INSTRUCTIONS TO FOLLOW: Beginning at the line that includes "Про телеканал", return each line exactly through the end of the listing, and no line before it.
··········
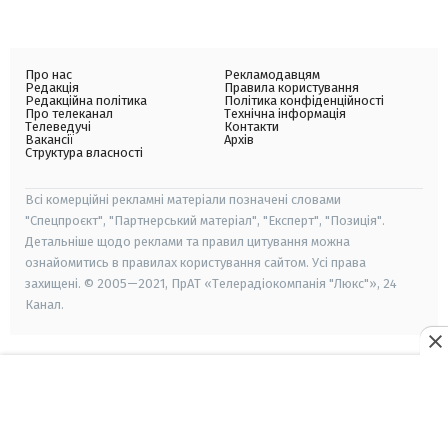
Про нас
Рекламодавцям
Редакція
Правила користування
Редакційна політика
Політика конфіденційності
Про телеканал
Технічна інформація
Телеведучі
Контакти
Вакансії
Архів
Структура власності
Всі комерційні рекламні матеріали позначені словами
"Спецпроєкт", "Партнерський матеріал", "Експерт", "Позиція".
Детальніше щодо реклами та правил цитування можна
ознайомитись в правилах користування сайтом. Усі права
захищені. © 2005—2021, ПрАТ «Телерадіокомпанія "Люкс"», 24
Канал.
··········
WRITTEN REPLY:
Про телеканал
Технічна інформація
Телеведучі
Контакти
Вакансії
Архів
Структура власності
Всі комерційні рекламні матеріали позначені словами
"Спецпроєкт", "Партнерський матеріал", "Експерт", "Позиція".
Детальніше щодо реклами та правил цитування можна
ознайомитись в правилах користування сайтом. Усі права
захищені. © 2005—2021, ПрАТ «Телерадіокомпанія "Люкс"», 24
Канал.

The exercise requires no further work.